H: Angle limit problem I have been trying to interpret orientation angle data retrieved from a sensor device. It returns the angle in Radian units towards North that the device is measuring at the moment. The problem I am having right now, is that these measurements are noisy, and need some filtering, so I use a moving average of, say, 50 measurements. But since the angles are placed in the [-$\pi$; $\pi$] interval, when approaching a direction close to the limit, the average will be affected in an undesired way: cancelling values before the lower and the upper limit.
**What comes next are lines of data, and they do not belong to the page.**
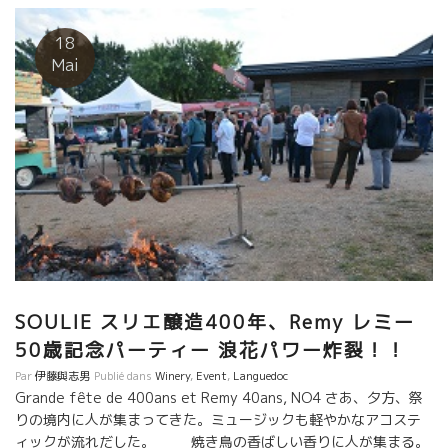
喜び！！ …. …. ….
18
Mai
SOULIE スリエ醸造400年、Remy レミー
50歳記念パーティー 浪花パワー炸裂！！
Par
伊藤與志男
Publié dans
Winery
,
Event
,
Languedoc
Grande fête de 400ans et Remy 40ans, NO4 さあ、夕方、祭
りの境内に人が集まってきた。ミュージックも軽やかなアコステ
ィックが流れだした。 焼き鳥の香ばしい香りに人が集まる。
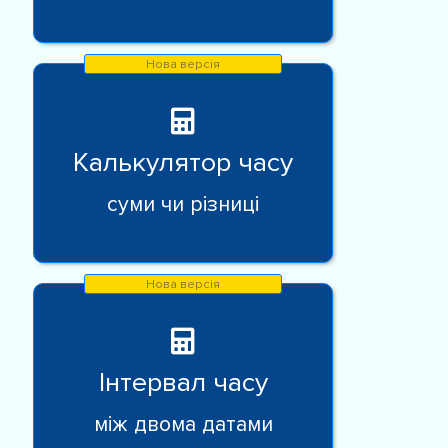
Калькулятор часу
суми чи різниці
Інтервал часу
між двома датами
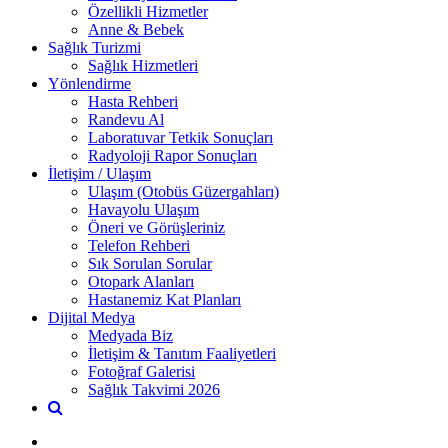
Özellikli Hizmetler
Anne & Bebek
Sağlık Turizmi
Sağlık Hizmetleri
Yönlendirme
Hasta Rehberi
Randevu Al
Laboratuvar Tetkik Sonuçları
Radyoloji Rapor Sonuçları
İletişim / Ulaşım
Ulaşım (Otobüs Güzergahları)
Havayolu Ulaşım
Öneri ve Görüşleriniz
Telefon Rehberi
Sık Sorulan Sorular
Otopark Alanları
Hastanemiz Kat Planları
Dijital Medya
Medyada Biz
İletişim & Tanıtım Faaliyetleri
Fotoğraf Galerisi
Sağlık Takvimi 2026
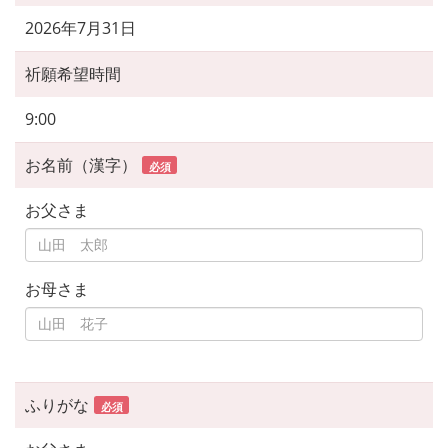
2026年7月31日
祈願希望時間
9:00
お名前（漢字）
必須
お父さま
お母さま
ふりがな
必須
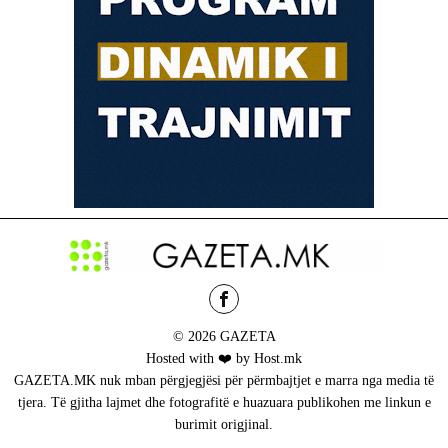
© 2026 GAZETA
Hosted with ❤️ by Host.mk
GAZETA.MK nuk mban përgjegjësi për përmbajtjet e marra nga media të
tjera. Të gjitha lajmet dhe fotografitë e huazuara publikohen me linkun e
burimit origjinal.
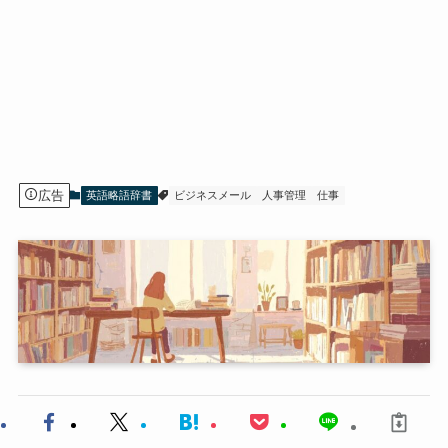
広告
英語略語辞書
ビジネスメール
人事管理
仕事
How can I achieve a Moving Average orientation signal that isn't affected by this frequent limit transitions? The resulting average may "jump around" due to being near the limits, as this is expected, and will end up being equivalent. AI: If you are willing to assume the heading doesn't change too much between readings, you should just add or subtract $2 \pi$ to make the new reading be as close to the previous reading (or the current average) as possible. If the sensor is rotating slowly clockwise the reading will slowly increase. As it reaches $\pi$ you will start getting readings that are almost $-\pi$. Adding $2 \pi$ will make them slightly more than $+\pi$, which is what you want.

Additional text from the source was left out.